Well, not if Goldman Sachs’s projections for the United States are to be believed. Goldman strategist David Kostin does predict modest single-digit percentage growth for American equities in 2019, but also expects that volatility will be so high that in risk-adjusted terms, “cash will represent a competitive asset class to stocks for the first time in many years.”

Mr. Kostin also predicts that the U.S. yield curve will invert in the latter half of next year – the 10-year bond yield will drop below the two-year Treasury yield – and this has previously been a reliable indicator of recession, albeit with a significant lag.

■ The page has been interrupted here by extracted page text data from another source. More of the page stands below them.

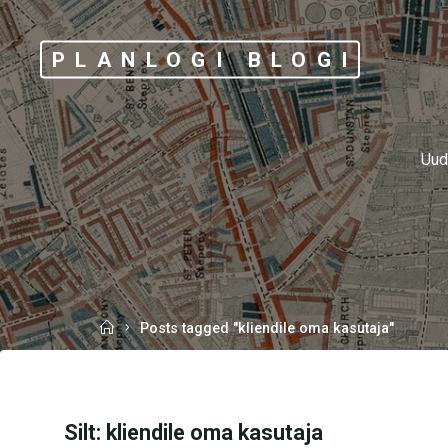
Skip
to
PLANLOGI BLOGI
content
Uud
Home
Posts tagged "kliendile oma kasutaja"
Silt:
kliendile oma kasutaja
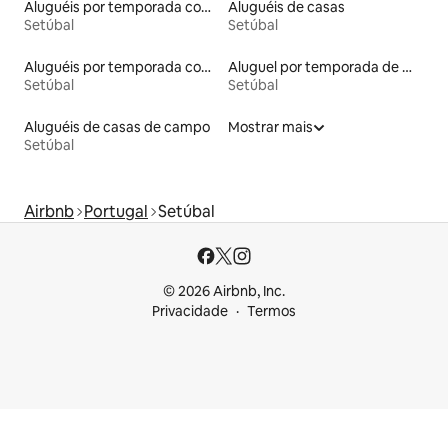
Aluguéis por temporada com banheiro para PCD
Aluguéis de casas
Setúbal
Setúbal
Aluguéis por temporada com cama de altura acessível
Aluguel por temporada de microcasas
Setúbal
Setúbal
Aluguéis de casas de campo
Mostrar mais
Setúbal
Airbnb
Portugal
Setúbal
© 2026 Airbnb, Inc.
Privacidade
Termos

Canadian economists and strategists are, in general, more constructive about their outlooks, but even domestic research contains ample reason for investor concern. In a Nov. 20 report called Be Careful Out There, CIBC economist Avery Shenfeld wrote: “There’s already evidence that the effects of higher [interest] rates are showing up earlier and with more ferocity than in past cycles.”

This is only a small sampling of the gloom and doom out there. HSBC’s prominent economist Stephen D. King argues in Hope, Fear and Reality: Why the World is Still Financially Fragile that many of the issues behind the financial crisis are still with us, just moved into different places. In Don’t Trade a Bear Like a Bull, Morgan Stanley strategist Michael Wilson (whose 2018 forecasts were arguably the most accurate of any Wall Street pundit) notes that trading patterns already resemble a bear market.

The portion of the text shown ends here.